Very, very incomplete review:

A class is a structure (you know C / C ++, right?)

Methods are ordinary functions, except that they receive an additional implicit argument: the object itself. This argument is usually called 'this' or "self" inside the function. Scope symbols may (C ++, JavaScript) or may not (PHP, Python) be accessible by default within methods.

Inheritance essentially smoothes structures and, possibly, also joins symbol tables, since usually the characters of the base class are accessible by default from the methods of the class that you are currently parsing. When you come across a character (field or method) inside a method, you need to do an upward search, starting from the current class, ascending the hierarchy. Or you can implement it so that you view it in only one character table, which is the result of a merge.

Virtual methods are called indirectly. In some languages, by default, all methods are virtual. The implementation will depend on whether it is a fully dynamic language, in which case you always look at the function name inside the class at runtime, and therefore all your methods become virtual automatically; or in the case of static languages, compilers usually create so-called virtual method tables. I'm not sure you need this at all, so I will not go into details here.

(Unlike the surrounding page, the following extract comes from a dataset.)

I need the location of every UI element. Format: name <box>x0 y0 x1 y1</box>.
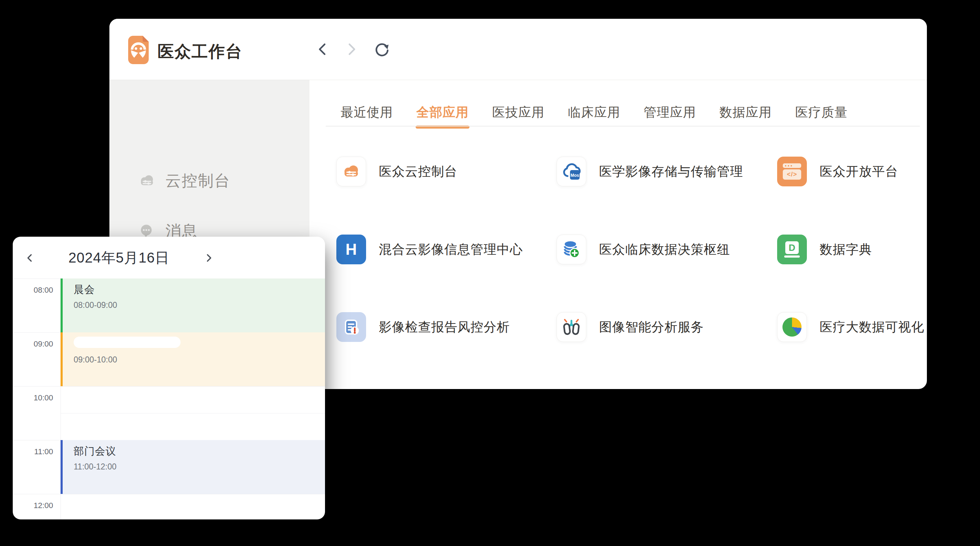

Constructors are special methods that are called either when building a new object (usually using the "new" one), or are otherwise called part of the constructor's call chain from within the child constructors. Many different implementations are possible here, one of which is that the constructor takes an implicit argument of 'this', which can be NULL if the object has not yet been created, and returns it as well.

Destructors are ordinary methods that are usually called implicitly when an object goes out of scope. Again, you need to consider the possibility of an upstream call chain for destructors.

Interfaces are complex unless your language is fully dynamic.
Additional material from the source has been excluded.